Source: Willils E, Delbaere M. Patient Influencers: The Next Frontier in Direct-to-Consumer Pharmaceutical Marketing. JMIR Published on 1.3.2022 in Vol 24, No 3 (2022): March

Social media use shown to be linked to depression in adults

Data shows that individuals over age 35 were mostly likely to be negatively affected by highly visual apps, such as TikTok and Snapchat.

A number of recent studies have focused on adolescents and young adults being negatively affected by frequent use of social media. Symptoms of diminished well-being and greater levels of anxiety and depression were commonly reported. A research question asked if these same symptoms might apply to older consumers of social media.

To investigate this question, data from multiple waves of an ongoing 50-state US survey as used. The surveys, conducted from May 2020 through May 2021, were initially focused on learning more about how adults were coping during the Covid-19 pandemic. Over time, researchers increasingly became interested in whether social media use might be linked to changes in mental health.

The survey initially asked people who were not expressing depressed feelings about their social media use, with subsequent queries to see if the people who were using certain kinds of social media were more likely to be depressed. The research does not prove social media causes depression. Indeed, it is possible that people already prone to feeling sad were more likely to log on to such sites.

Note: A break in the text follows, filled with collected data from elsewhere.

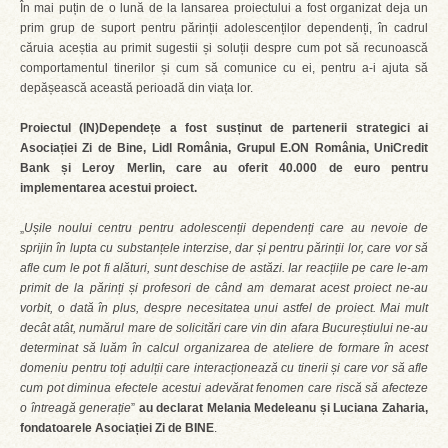
În mai puțin de o lună de la lansarea proiectului a fost organizat deja un
prim grup de suport pentru părinții adolescenților dependenți, în cadrul
căruia aceștia au primit sugestii și soluții despre cum pot să recunoască
comportamentul tinerilor și cum să comunice cu ei, pentru a-i ajuta să
depășească această perioadă din viața lor.
Proiectul (IN)Dependețe a fost susținut de partenerii strategici ai
Asociației Zi de Bine, Lidl România, Grupul E.ON România, UniCredit
Bank și Leroy Merlin, care au oferit 40.000 de euro pentru
implementarea acestui proiect.
„
Ușile noului centru pentru adolescenții dependenți care au nevoie de
sprijin în lupta cu substanțele interzise, dar și pentru părinții lor, care vor să
afle cum le pot fi alături, sunt deschise de astăzi. Iar reacțiile pe care le-am
primit de la părinți și profesori de când am demarat acest proiect ne-au
vorbit, o dată în plus, despre necesitatea unui astfel de proiect. Mai mult
decât atât, numărul mare de solicitări care vin din afara Bucureștiului ne-au
determinat să luăm în calcul organizarea de ateliere de formare în acest
domeniu pentru toți adulții care interacționează cu tinerii și care vor să afle
cum pot diminua efectele acestui adevărat fenomen care riscă să afecteze
o întreagă generație
”
au declarat
Melania Medeleanu și Luciana Zaharia,
fondatoarele Asociației Zi de BINE
.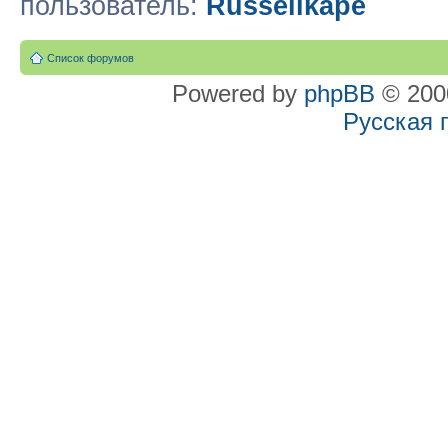
пользователь:
Russellkape
Список форумов
Powered by
phpBB
© 2000
Русская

Compared to adults who did not use social media, “people who were using Facebook, people who were using TikTok, and people who were using Snapchat were substantially more likely to come back and tell us they felt depressed the next time they filled out the survey,” reported Roy H Perlis, MD, a professor of psychiatry at Harvard Medical School and Massachusetts General Hospital.

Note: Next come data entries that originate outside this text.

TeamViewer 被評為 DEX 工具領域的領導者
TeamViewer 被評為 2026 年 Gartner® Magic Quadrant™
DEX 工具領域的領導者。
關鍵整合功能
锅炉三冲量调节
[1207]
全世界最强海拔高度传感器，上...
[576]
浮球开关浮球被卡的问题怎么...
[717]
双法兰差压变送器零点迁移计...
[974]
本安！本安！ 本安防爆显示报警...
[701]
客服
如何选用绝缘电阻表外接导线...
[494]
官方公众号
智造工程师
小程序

The research also found age differences in how certain platforms impacted mental health. Depressive symptoms were more commonly reported among Facebook users under age 35 than older adults. The opposite was true for users of Snapchat and TikTok more depressive symptoms were reported among people over age 35.

The reasons for such findings were unclear. It could be that because Snapchat and TikTok are more visual mediums, perhaps affecting older adults differently. Or it could suggest that a person is out of sync with his or her peers. Perlis said more research is needed to interpret the results appropriately. Ultimately, experts recommend remaining mindful of time spent on social media.

The authors concluded that  “Among survey respondents who did not report depressive symptoms initially, social media use was associated with greater likelihood of subsequent increase in depressive symptoms after adjustment for sociodemographic features and news sources. These data cannot elucidate the nature of this association, but suggest the need for further study to understand how social media use may factor into depression among adults.”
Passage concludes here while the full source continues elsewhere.